Question about state value function learning algo

Hello, I’m unclear about how the NN learns to predict Q(s, a). In the lecture, Prof Ng states that:

" After creating these 10,000 training examples we’ll have training examples x1, y1 through x10,000, y10,000. We’ll train a neural network and I’m going to call the new neural network Q new, such that Q new of s, a learns to approximate y."

The NN’s parameters are randomly initialized and output some value Q(s,a). So to train the network, we need to calculate the cost, which will be sum of squared difference: (y-Q(s,a)). But how do we know what the value of y is for each training example?

1 Like

After listening to the lecture again, I gather that the target y is calculated using Bellman equation: y = R(s) + gamma*max[Q(s’, a’)]. So, y is essentially R(s) + random number (rand1). And Qnew(s,a) is also random number (rand2). Now, we calculate the loss as sum of square difference: (y-Qnew), which is essentially (R(s)+rand1-rand2). Is my understanding correct?
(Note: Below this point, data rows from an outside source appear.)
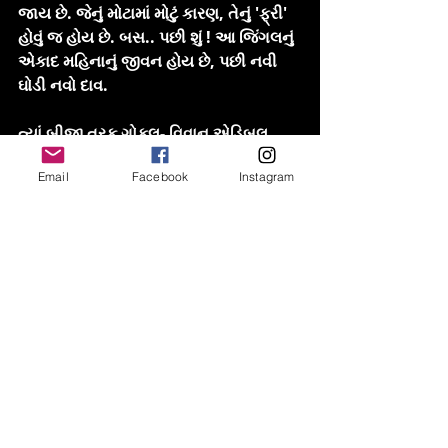
જાય છે. જેનું મોટામાં મોટું કારણ, તેનું 'ફ્રી' 
હોવું જ હોય છે. બસ.. પછી શું ! આ જિંગલનું 
એકાદ મહિનાનું જીવન હોય છે, પછી નવી 
ઘોડી નવો દાવ.
ત્યાં બીજી તરફ ગોકુલ- વિવાન એડિબલ 
ઓઈલ જેવા ક્લાયંટ પણ હોય છે જે 
Email
Facebook
Instagram
ક્રિએટિવીટીને પૂરો દરજજો આપે છે. એક 
સરસ મજાના ગીતને બોલિવૂડનાં ગાયકો પાસે 
ગવડાવે છે અને લાખેક રુપિયા જેટલો ખર્ચ 
કરી એક એવું મજબૂત જિંગલ બનાવડાવે છે, 
જે શાશ્વત બની જાય છે. એટલે કે એવર 
ગ્રીન... વર્ષો પછી પણ વાગે તો પણ એટલું જ 
ફ્રેશ લાગે. પણ આ પ્રકારનાં ક્લાયંટ કેટલા 
? આંગળીનાં વેઢે ગણાય તેટલા.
If so, I’m still not clear about how this would actually work towards getting us close to the actual value of Q(s,a) over multiple training iterations. How does knowing R(s) lead us close to the actual target value?

Dear karko2tr,
Welcome to the Discourse community and thank you for asking this question. In my reply, I will do my best to help you figure out your issue.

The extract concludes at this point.